## TASK TO COMPLETE
A word-for-word copy of the data is what's wanted, with no pictures.

(Source records)
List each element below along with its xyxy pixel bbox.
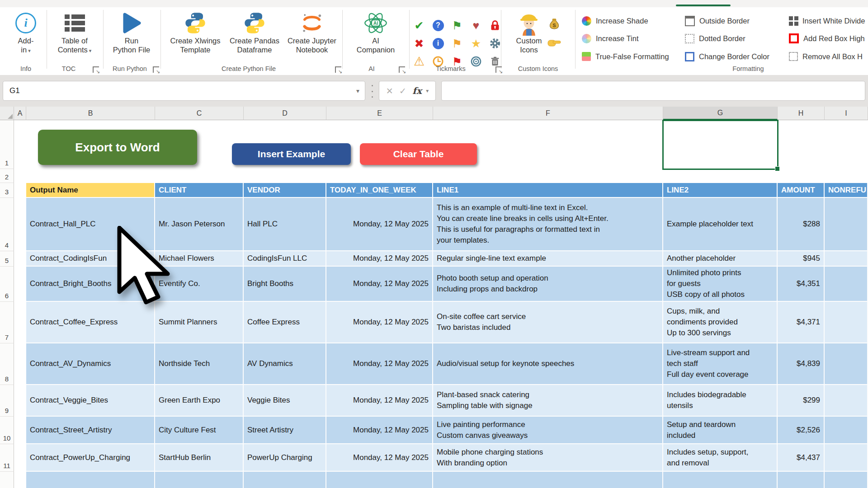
cell-line2[interactable]: Includes setup, support, and removal — [663, 444, 778, 472]
name-box[interactable]: G1 ▾ — [3, 81, 365, 101]
column-header-i[interactable]: I — [825, 107, 868, 120]
run-python-file-button[interactable]: Run Python File — [100, 10, 163, 54]
column-header-f[interactable]: F — [433, 107, 663, 120]
cell-date[interactable]: Monday, 12 May 2025 — [326, 417, 433, 444]
cell-date[interactable]: Monday, 12 May 2025 — [326, 385, 433, 417]
header-amount[interactable]: AMOUNT — [778, 183, 825, 198]
cell-nonrefundable[interactable] — [825, 385, 868, 417]
fill-handle[interactable] — [775, 166, 780, 171]
cell-date[interactable]: Monday, 12 May 2025 — [326, 198, 433, 251]
column-header-h[interactable]: H — [778, 107, 825, 120]
cell-vendor[interactable]: Zen Tent — [244, 472, 326, 488]
blue-info-icon[interactable]: i — [429, 34, 448, 52]
table-of-contents-button[interactable]: Table of Contents▾ — [43, 10, 106, 55]
cell-amount[interactable]: $3,964 — [778, 472, 825, 488]
cell-vendor[interactable]: Veggie Bites — [244, 385, 326, 417]
cell-date[interactable]: Monday, 12 May 2025 — [326, 302, 433, 343]
cell-client[interactable]: Wellness Now — [155, 472, 244, 488]
row-header-4[interactable]: 4 — [0, 198, 14, 251]
export-to-word-button[interactable]: Export to Word — [38, 130, 197, 165]
cell-amount[interactable]: $4,437 — [778, 444, 825, 472]
column-header-a[interactable]: A — [14, 107, 26, 120]
header-line2[interactable]: LINE2 — [663, 183, 778, 198]
cell-line2[interactable]: Setup and teardown included — [663, 417, 778, 444]
insert-example-button[interactable]: Insert Example — [232, 143, 351, 165]
cell-nonrefundable[interactable] — [825, 417, 868, 444]
cell-nonrefundable[interactable] — [825, 198, 868, 251]
cell-line2[interactable]: Another placeholder — [663, 251, 778, 267]
cell-line2[interactable]: Unlimited photo prints for guests USB co… — [663, 267, 778, 302]
select-all-corner[interactable] — [0, 107, 14, 120]
create-xlwings-template-button[interactable]: Create Xlwings Template — [164, 10, 227, 54]
cell-line1[interactable]: Live painting performance Custom canvas … — [433, 417, 663, 444]
column-header-d[interactable]: D — [244, 107, 326, 120]
column-header-e[interactable]: E — [326, 107, 433, 120]
money-bag-icon[interactable]: S — [548, 17, 561, 32]
cell-amount[interactable]: $4,371 — [778, 302, 825, 343]
cell-line1[interactable]: Photo booth setup and operation Includin… — [433, 267, 663, 302]
blue-question-icon[interactable]: ? — [429, 16, 448, 34]
cell-line2[interactable]: Example placeholder text — [663, 198, 778, 251]
cell-amount[interactable]: $299 — [778, 385, 825, 417]
create-jupyter-notebook-button[interactable]: Create Jupyter Notebook — [280, 10, 344, 54]
dialog-launcher-icon[interactable]: ↘ — [335, 66, 341, 73]
cell-line1[interactable]: Plant-based snack catering Sampling tabl… — [433, 385, 663, 417]
green-flag-icon[interactable]: ⚑ — [448, 16, 467, 34]
row-header-11[interactable]: 11 — [0, 444, 14, 472]
orange-flag-icon[interactable]: ⚑ — [448, 34, 467, 52]
dialog-launcher-icon[interactable]: ↘ — [153, 66, 159, 73]
row-header-8[interactable]: 8 — [0, 343, 14, 385]
cell-date[interactable]: Monday, 12 May 2025 — [326, 444, 433, 472]
cell-line1[interactable]: Outdoor meditation tent setup — [433, 472, 663, 488]
formula-bar-divider-dots[interactable] — [371, 85, 373, 98]
cell-line1[interactable]: Regular single-line text example — [433, 251, 663, 267]
cell-date[interactable]: Monday, 12 May 2025 — [326, 343, 433, 385]
increase-tint-button[interactable]: Increase Tint — [582, 31, 638, 46]
pointing-hand-icon[interactable] — [547, 37, 561, 50]
insert-function-icon[interactable]: fx — [412, 85, 422, 96]
cell-line2[interactable]: Up to 8 hours coverage — [663, 472, 778, 488]
selected-cell-g1[interactable] — [662, 120, 778, 170]
row-header-2[interactable]: 2 — [0, 169, 14, 183]
cell-output[interactable]: Contract_AV_Dynamics — [26, 343, 155, 385]
clear-table-button[interactable]: Clear Table — [360, 143, 477, 165]
cell-client[interactable]: Green Earth Expo — [155, 385, 244, 417]
header-client[interactable]: CLIENT — [155, 183, 244, 198]
cell-line2[interactable]: Cups, milk, and condiments provided Up t… — [663, 302, 778, 343]
cell-amount[interactable]: $2,526 — [778, 417, 825, 444]
cell-client[interactable]: Northside Tech — [155, 343, 244, 385]
ai-companion-button[interactable]: AI AI Companion — [344, 10, 407, 54]
cell-line1[interactable]: Audio/visual setup for keynote speeches — [433, 343, 663, 385]
header-line1[interactable]: LINE1 — [433, 183, 663, 198]
cell-vendor[interactable]: AV Dynamics — [244, 343, 326, 385]
column-header-g-selected[interactable]: G — [663, 107, 778, 120]
dialog-launcher-icon[interactable]: ↘ — [495, 66, 502, 73]
enter-icon[interactable]: ✓ — [399, 86, 406, 96]
cell-amount[interactable]: $288 — [778, 198, 825, 251]
row-header-1[interactable]: 1 — [0, 120, 14, 169]
cell-line1[interactable]: On-site coffee cart service Two baristas… — [433, 302, 663, 343]
dotted-border-button[interactable]: Dotted Border — [685, 31, 745, 46]
cell-output[interactable]: Contract_Zen_Tent — [26, 472, 155, 488]
cell-vendor[interactable]: Coffee Express — [244, 302, 326, 343]
chevron-down-icon[interactable]: ▾ — [356, 87, 365, 94]
cell-nonrefundable[interactable] — [825, 251, 868, 267]
warning-triangle-icon[interactable]: ⚠ — [410, 52, 429, 70]
cell-date[interactable]: Monday, 12 May 2025 — [326, 251, 433, 267]
increase-shade-button[interactable]: Increase Shade — [582, 13, 648, 28]
cell-amount[interactable]: $4,839 — [778, 343, 825, 385]
green-check-icon[interactable]: ✔ — [410, 16, 429, 34]
cell-nonrefundable[interactable] — [825, 472, 868, 488]
outside-border-button[interactable]: Outside Border — [685, 13, 750, 28]
cell-line2[interactable]: Includes biodegradable utensils — [663, 385, 778, 417]
cell-output[interactable]: Contract_Coffee_Express — [26, 302, 155, 343]
header-vendor[interactable]: VENDOR — [244, 183, 326, 198]
cell-output[interactable]: Contract_PowerUp_Charging — [26, 444, 155, 472]
column-header-c[interactable]: C — [155, 107, 244, 120]
cell-output[interactable]: Contract_Street_Artistry — [26, 417, 155, 444]
create-pandas-dataframe-button[interactable]: Create Pandas Dataframe — [223, 10, 286, 54]
cell-client[interactable]: StartHub Berlin — [155, 444, 244, 472]
header-today-in-one-week[interactable]: TODAY_IN_ONE_WEEK — [326, 183, 433, 198]
row-header-9[interactable]: 9 — [0, 385, 14, 417]
cell-date[interactable]: Monday, 12 May 2025 — [326, 267, 433, 302]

## RESPONSE AREA
List each element below along with its xyxy pixel bbox.
cell-line2[interactable]: Includes setup, support, and removal — [663, 444, 778, 472]
name-box[interactable]: G1 ▾ — [3, 81, 365, 101]
column-header-i[interactable]: I — [825, 107, 868, 120]
run-python-file-button[interactable]: Run Python File — [100, 10, 163, 54]
column-header-f[interactable]: F — [433, 107, 663, 120]
cell-date[interactable]: Monday, 12 May 2025 — [326, 417, 433, 444]
cell-date[interactable]: Monday, 12 May 2025 — [326, 385, 433, 417]
header-amount[interactable]: AMOUNT — [778, 183, 825, 198]
cell-nonrefundable[interactable] — [825, 385, 868, 417]
fill-handle[interactable] — [775, 166, 780, 171]
cell-date[interactable]: Monday, 12 May 2025 — [326, 198, 433, 251]
column-header-h[interactable]: H — [778, 107, 825, 120]
cell-vendor[interactable]: Zen Tent — [244, 472, 326, 488]
blue-info-icon[interactable]: i — [429, 34, 448, 52]
table-of-contents-button[interactable]: Table of Contents▾ — [43, 10, 106, 55]
cell-amount[interactable]: $3,964 — [778, 472, 825, 488]
cell-vendor[interactable]: Veggie Bites — [244, 385, 326, 417]
cell-date[interactable]: Monday, 12 May 2025 — [326, 302, 433, 343]
cell-client[interactable]: Wellness Now — [155, 472, 244, 488]
row-header-4[interactable]: 4 — [0, 198, 14, 251]
export-to-word-button[interactable]: Export to Word — [38, 130, 197, 165]
cell-amount[interactable]: $4,437 — [778, 444, 825, 472]
column-header-a[interactable]: A — [14, 107, 26, 120]
header-line2[interactable]: LINE2 — [663, 183, 778, 198]
cell-line2[interactable]: Setup and teardown included — [663, 417, 778, 444]
insert-example-button[interactable]: Insert Example — [232, 143, 351, 165]
cell-nonrefundable[interactable] — [825, 417, 868, 444]
cell-nonrefundable[interactable] — [825, 198, 868, 251]
cell-line2[interactable]: Another placeholder — [663, 251, 778, 267]
cell-line2[interactable]: Unlimited photo prints for guests USB co… — [663, 267, 778, 302]
select-all-corner[interactable] — [0, 107, 14, 120]
create-xlwings-template-button[interactable]: Create Xlwings Template — [164, 10, 227, 54]
cell-line1[interactable]: Live painting performance Custom canvas … — [433, 417, 663, 444]
column-header-d[interactable]: D — [244, 107, 326, 120]
column-header-e[interactable]: E — [326, 107, 433, 120]
money-bag-icon[interactable]: S — [548, 17, 561, 32]
cell-amount[interactable]: $4,371 — [778, 302, 825, 343]
cell-line1[interactable]: Photo booth setup and operation Includin… — [433, 267, 663, 302]
blue-question-icon[interactable]: ? — [429, 16, 448, 34]
cell-line2[interactable]: Example placeholder text — [663, 198, 778, 251]
cell-amount[interactable]: $299 — [778, 385, 825, 417]
create-jupyter-notebook-button[interactable]: Create Jupyter Notebook — [280, 10, 344, 54]
dialog-launcher-icon[interactable]: ↘ — [335, 66, 341, 73]
cell-line1[interactable]: Plant-based snack catering Sampling tabl… — [433, 385, 663, 417]
green-flag-icon[interactable]: ⚑ — [448, 16, 467, 34]
row-header-11[interactable]: 11 — [0, 444, 14, 472]
orange-flag-icon[interactable]: ⚑ — [448, 34, 467, 52]
dialog-launcher-icon[interactable]: ↘ — [153, 66, 159, 73]
row-header-8[interactable]: 8 — [0, 343, 14, 385]
cell-date[interactable]: Monday, 12 May 2025 — [326, 444, 433, 472]
cell-line1[interactable]: Outdoor meditation tent setup — [433, 472, 663, 488]
formula-bar-divider-dots[interactable] — [371, 85, 373, 98]
cell-line1[interactable]: Regular single-line text example — [433, 251, 663, 267]
cell-date[interactable]: Monday, 12 May 2025 — [326, 343, 433, 385]
increase-tint-button[interactable]: Increase Tint — [582, 31, 638, 46]
pointing-hand-icon[interactable] — [547, 37, 561, 50]
insert-function-icon[interactable]: fx — [412, 85, 422, 96]
cell-line2[interactable]: Up to 8 hours coverage — [663, 472, 778, 488]
selected-cell-g1[interactable] — [662, 120, 778, 170]
row-header-2[interactable]: 2 — [0, 169, 14, 183]
cell-output[interactable]: Contract_AV_Dynamics — [26, 343, 155, 385]
clear-table-button[interactable]: Clear Table — [360, 143, 477, 165]
cell-client[interactable]: Green Earth Expo — [155, 385, 244, 417]
header-client[interactable]: CLIENT — [155, 183, 244, 198]
cell-line2[interactable]: Cups, milk, and condiments provided Up t… — [663, 302, 778, 343]
cell-amount[interactable]: $2,526 — [778, 417, 825, 444]
cell-client[interactable]: Northside Tech — [155, 343, 244, 385]
ai-companion-button[interactable]: AI AI Companion — [344, 10, 407, 54]
cell-line1[interactable]: Audio/visual setup for keynote speeches — [433, 343, 663, 385]
header-line1[interactable]: LINE1 — [433, 183, 663, 198]
cell-vendor[interactable]: AV Dynamics — [244, 343, 326, 385]
column-header-g-selected[interactable]: G — [663, 107, 778, 120]
dialog-launcher-icon[interactable]: ↘ — [495, 66, 502, 73]
enter-icon[interactable]: ✓ — [399, 86, 406, 96]
cell-amount[interactable]: $288 — [778, 198, 825, 251]
row-header-1[interactable]: 1 — [0, 120, 14, 169]
cell-line1[interactable]: On-site coffee cart service Two baristas… — [433, 302, 663, 343]
dotted-border-button[interactable]: Dotted Border — [685, 31, 745, 46]
cell-output[interactable]: Contract_Zen_Tent — [26, 472, 155, 488]
cell-vendor[interactable]: Coffee Express — [244, 302, 326, 343]
chevron-down-icon[interactable]: ▾ — [356, 87, 365, 94]
cell-nonrefundable[interactable] — [825, 251, 868, 267]
warning-triangle-icon[interactable]: ⚠ — [410, 52, 429, 70]
cell-date[interactable]: Monday, 12 May 2025 — [326, 251, 433, 267]
increase-shade-button[interactable]: Increase Shade — [582, 13, 648, 28]
cell-amount[interactable]: $4,839 — [778, 343, 825, 385]
green-check-icon[interactable]: ✔ — [410, 16, 429, 34]
cell-nonrefundable[interactable] — [825, 472, 868, 488]
outside-border-button[interactable]: Outside Border — [685, 13, 750, 28]
cell-line2[interactable]: Includes biodegradable utensils — [663, 385, 778, 417]
cell-output[interactable]: Contract_Coffee_Express — [26, 302, 155, 343]
header-vendor[interactable]: VENDOR — [244, 183, 326, 198]
cell-output[interactable]: Contract_PowerUp_Charging — [26, 444, 155, 472]
column-header-c[interactable]: C — [155, 107, 244, 120]
cell-output[interactable]: Contract_Street_Artistry — [26, 417, 155, 444]
create-pandas-dataframe-button[interactable]: Create Pandas Dataframe — [223, 10, 286, 54]
cell-client[interactable]: StartHub Berlin — [155, 444, 244, 472]
header-today-in-one-week[interactable]: TODAY_IN_ONE_WEEK — [326, 183, 433, 198]
row-header-9[interactable]: 9 — [0, 385, 14, 417]
cell-date[interactable]: Monday, 12 May 2025 — [326, 267, 433, 302]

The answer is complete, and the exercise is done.